#### [Activity]
Go through the data line by line. Copy each one holding the string "Pflanzschnitt".

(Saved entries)

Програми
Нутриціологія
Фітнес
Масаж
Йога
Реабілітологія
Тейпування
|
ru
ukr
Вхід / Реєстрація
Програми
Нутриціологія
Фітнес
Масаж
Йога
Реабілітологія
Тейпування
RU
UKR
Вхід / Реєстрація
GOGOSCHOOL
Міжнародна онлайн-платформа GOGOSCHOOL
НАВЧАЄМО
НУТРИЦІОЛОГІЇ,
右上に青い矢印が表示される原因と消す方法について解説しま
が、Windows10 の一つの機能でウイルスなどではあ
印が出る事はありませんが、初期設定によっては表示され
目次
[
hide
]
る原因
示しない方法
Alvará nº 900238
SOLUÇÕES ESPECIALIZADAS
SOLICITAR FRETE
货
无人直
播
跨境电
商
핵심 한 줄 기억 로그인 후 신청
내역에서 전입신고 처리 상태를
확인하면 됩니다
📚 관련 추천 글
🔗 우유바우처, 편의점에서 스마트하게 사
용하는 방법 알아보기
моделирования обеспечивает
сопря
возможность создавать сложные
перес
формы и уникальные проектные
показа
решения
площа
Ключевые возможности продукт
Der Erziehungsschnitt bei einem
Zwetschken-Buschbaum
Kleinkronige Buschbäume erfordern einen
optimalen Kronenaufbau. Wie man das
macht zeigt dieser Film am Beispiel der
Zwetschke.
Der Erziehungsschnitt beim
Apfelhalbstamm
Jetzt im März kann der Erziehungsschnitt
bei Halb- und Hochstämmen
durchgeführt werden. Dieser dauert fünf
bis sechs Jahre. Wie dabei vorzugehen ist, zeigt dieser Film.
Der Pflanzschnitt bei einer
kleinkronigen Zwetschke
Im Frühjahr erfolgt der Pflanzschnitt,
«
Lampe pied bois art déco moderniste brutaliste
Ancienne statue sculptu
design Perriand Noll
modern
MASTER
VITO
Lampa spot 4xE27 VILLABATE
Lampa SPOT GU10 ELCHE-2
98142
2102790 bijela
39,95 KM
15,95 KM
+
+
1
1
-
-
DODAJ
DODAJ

#### [Expected answer]
Der Pflanzschnitt bei einer
Im Frühjahr erfolgt der Pflanzschnitt,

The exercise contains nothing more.